Malware Analysis: KorPlug - Uncovering Tactics, Techniques, and Procedures, Exploring Control Flows, and Identifying Indicators of Compromise

The KorPlug malware, associated with the Chinese espionage group known as Mustang Panda (also known as Earth Preta), has been the subject of intense scrutiny in recent cybersecurity investigations. In this article, we delve into the intricate workings of this malware, shedding light on its unconventional loading methods, obfuscation techniques, and complex control flow graph (CFG).

The Structure and Execution of KorPlug

The final phase of our analysis reveals that the decrypted payload of KorPlug retains the standard structure of a DLL but executes via unconventional loading methods. The initial byte sequence of the payload contains redirection instructions that direct the execution flow directly to the initialization function, bypassing the usual procedures for loading Windows DLLs and the associated security mechanisms.

The initialize function called by the loader stage has an unusual structure in the control flow graph (CFG), a complexity attributed to the use of a customized variant of the LLVM compiler called O-LLVM. This complexity, coupled with obfuscation mechanisms such as control flow flattening, false branches, and instruction substitutions, makes reverse-engineering this function a challenging task.

The Core Logic and Execution Paths

The KorPlug malware's core logic is divided into recognizable blocks, which can be broadly categorized into simple MOV assignments and conditional (CMOVZ-controlled) types. The Dispatcher in the malware manipulates a status variable to resolve execution paths, demystifying the variable-controlled transitions for modular execution observed in the malware.

The pre-Dispatcher-Block is recognizable by numerous predecessors and a simple jump to the initial Dispatcher. Tail-Blocks in the malware are merely transition jumps and marked for removal.

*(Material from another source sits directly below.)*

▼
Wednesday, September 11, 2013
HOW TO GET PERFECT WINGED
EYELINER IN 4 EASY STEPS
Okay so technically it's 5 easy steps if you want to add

Automating the Analysis Process

Using Python and the angr framework, an unraveling script was developed that automates block counting, cataloging status values, and patching binary files. This tool complements existing tools like MODeflattener, enabling broader application to O-LLVM-obfuscated threats through extendable implementations.

The Second Stage and the Sample's Unique Features

The second stage of the KorPlug malware is activated via a specific entry function. The sample uses a shellcode-like execution via the API call "EnumSystemGeoID". The Backbone-Blocks in the malware enforce variable checks via JMP, MOV, SUB, and JZ sequences.

Evaluations of open-source deobfuscators like MODeflattener showed clear limitations in this case, requiring tailored adaptations for effective analysis. The sample's unique features, such as the use of a specific entry function and the API call "EnumSystemGeoID", underscore the need for such adaptations.

In conclusion, the KorPlug malware presents a complex and intriguing challenge in the realm of cybersecurity. The methodology offered here provides a flexible framework that can be transferred to similar obfuscation schemes with adaptations, offering a valuable tool in the ongoing battle against cyber threats.